Dataset entries
--
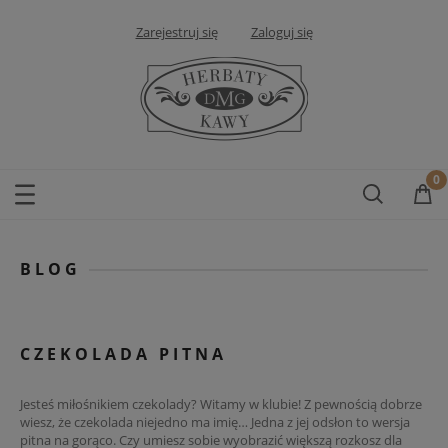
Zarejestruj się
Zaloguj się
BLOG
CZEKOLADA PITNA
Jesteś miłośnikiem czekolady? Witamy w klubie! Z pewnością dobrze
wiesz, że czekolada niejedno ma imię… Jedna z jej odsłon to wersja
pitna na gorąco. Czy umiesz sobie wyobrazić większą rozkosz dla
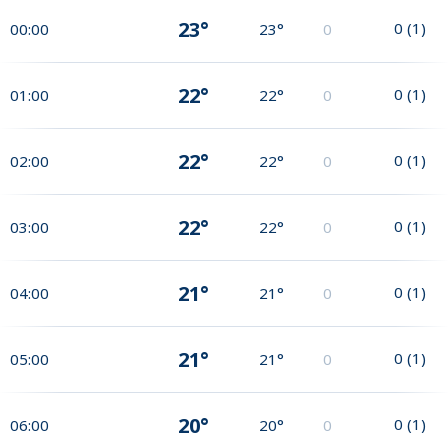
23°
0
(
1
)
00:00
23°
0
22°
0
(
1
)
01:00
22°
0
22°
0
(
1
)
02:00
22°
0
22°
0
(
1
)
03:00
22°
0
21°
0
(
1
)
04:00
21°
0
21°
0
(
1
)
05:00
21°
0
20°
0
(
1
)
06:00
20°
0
--
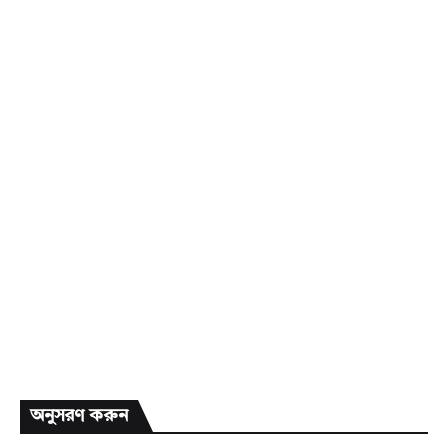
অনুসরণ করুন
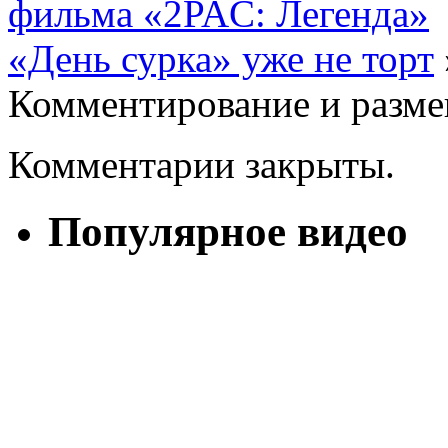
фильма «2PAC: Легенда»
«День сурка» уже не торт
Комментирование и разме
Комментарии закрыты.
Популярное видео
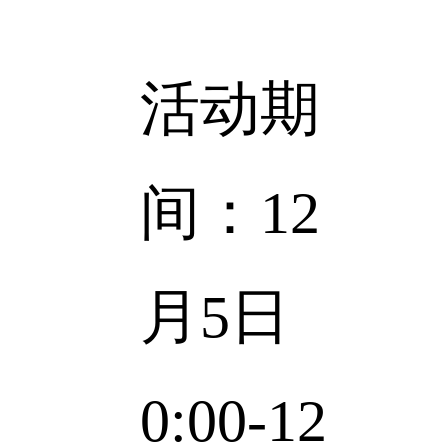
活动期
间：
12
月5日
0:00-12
--
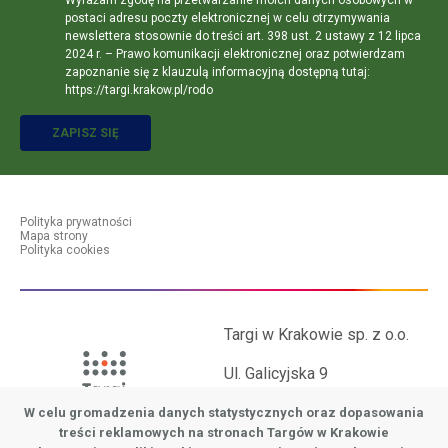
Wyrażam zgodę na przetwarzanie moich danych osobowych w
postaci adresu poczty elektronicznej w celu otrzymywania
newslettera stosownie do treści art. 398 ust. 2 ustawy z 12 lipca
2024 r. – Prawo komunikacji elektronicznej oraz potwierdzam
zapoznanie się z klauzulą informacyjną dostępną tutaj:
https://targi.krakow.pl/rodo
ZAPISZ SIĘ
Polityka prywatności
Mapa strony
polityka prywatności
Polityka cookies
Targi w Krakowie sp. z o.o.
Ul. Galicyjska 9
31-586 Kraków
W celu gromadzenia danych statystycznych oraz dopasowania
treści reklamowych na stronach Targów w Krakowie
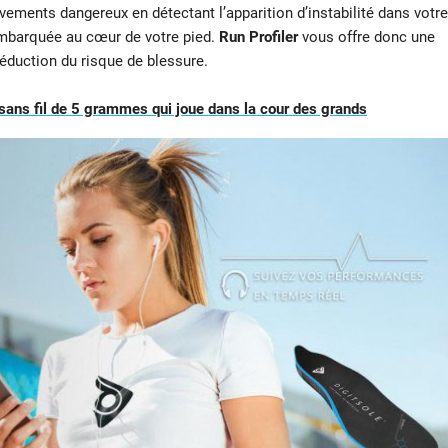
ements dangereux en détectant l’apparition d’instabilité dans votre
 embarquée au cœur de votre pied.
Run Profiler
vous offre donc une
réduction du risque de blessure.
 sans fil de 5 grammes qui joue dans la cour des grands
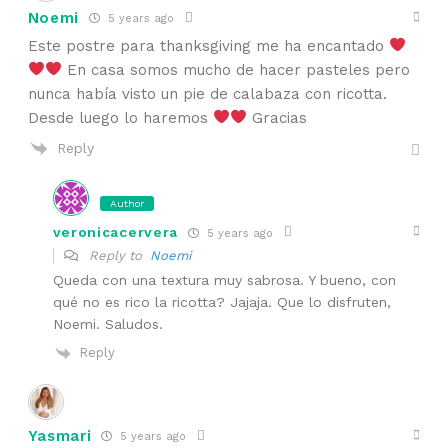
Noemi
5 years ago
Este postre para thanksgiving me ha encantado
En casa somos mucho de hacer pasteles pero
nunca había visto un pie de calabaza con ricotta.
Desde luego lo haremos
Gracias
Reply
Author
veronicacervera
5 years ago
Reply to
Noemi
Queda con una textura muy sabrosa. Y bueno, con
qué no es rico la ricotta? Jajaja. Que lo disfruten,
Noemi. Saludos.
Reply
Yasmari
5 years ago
--
AIM OF THE EXERCISE
Find every line in the records that uses the string "prywatności", then copy it.

PROBLEM SOLUTION
Polityka prywatności
polityka prywatności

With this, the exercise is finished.